The MCP condition used the official Claude Code Notion plugin v0.1.0, installed on March 23, 2026 and run on March 28, 2026, pointing at Notion's hosted MCP server. The benchmark forced use of Notion MCP tools. It did not test the deprecated open-source notion-mcp-server, every slash command bundled with the official plugin, or future versions of Notion's hosted MCP.
The benchmark was designed to compare interface efficiency, not tool discovery. MCP tool schemas are surfaced by the framework. To make the NAC condition comparable, the benchmark injected the contents of SKILL.md directly into the prompt. That equalized tool knowledge and made the comparison answer a narrower question:
Once the model already knows how to use the interface, how expensive is that interface?
This is an important constraint on interpretation.

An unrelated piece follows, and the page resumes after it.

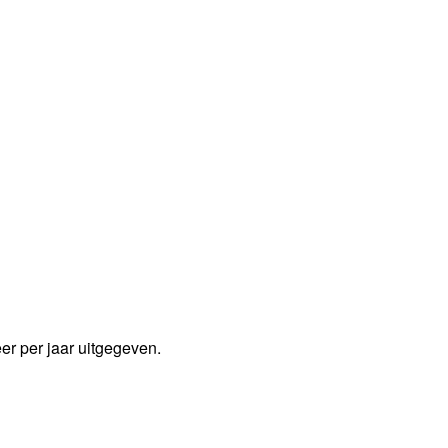
er per jaar uitgegeven.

The benchmark does not describe a natural first-contact session.
Validation runs automatically after each session via validate-session.mjs, using NotionActions directly. The March 28 runs achieved 100% pass rate across all 200 sessions. Validation is still coarse for some scenarios (checking structural shape rather than exact content).
Detailed fixtures, scenario definitions, runner commands, and reproduction steps are documented in benchmark/BENCHMARK.md.
Several limits constrain how broadly these results should be interpreted.
- The NAC condition is prompt-injected, so the benchmark removes the normal discovery tax.
- Validation is automatic but coarse in some scenarios (structural checks, not exact content matching).
- The fixtures come from a single workspace and are moderate in scale.
- The sample is n=5 per scenario and condition. 95% confidence intervals are reported, and effect sizes (Cohen's d) are large across most scenarios, but n=5 precludes formal significance testing.
- S9/S10 show a smaller NAC advantage because table/database creation is less composition-heavy.
- Each model comparison is based on one main run pair rather than repeated runs across multiple days.
So the current evidence is strong enough to support the design claim, but not strong enough to support sweeping universal conclusions.
The repository stores the benchmark artifacts, including session summaries, transcripts, environment metadata, contamination checks, and NAC behavior analysis.
If you want to understand how the benchmark was run, start with benchmark/BENCHMARK.md. If you want to inspect the analysis workflow directly, use benchmark/analysis.ipynb.
This document is intentionally narrower. It focuses on what the benchmark means, while the benchmark guide and notebook cover how to reproduce and inspect it in detail.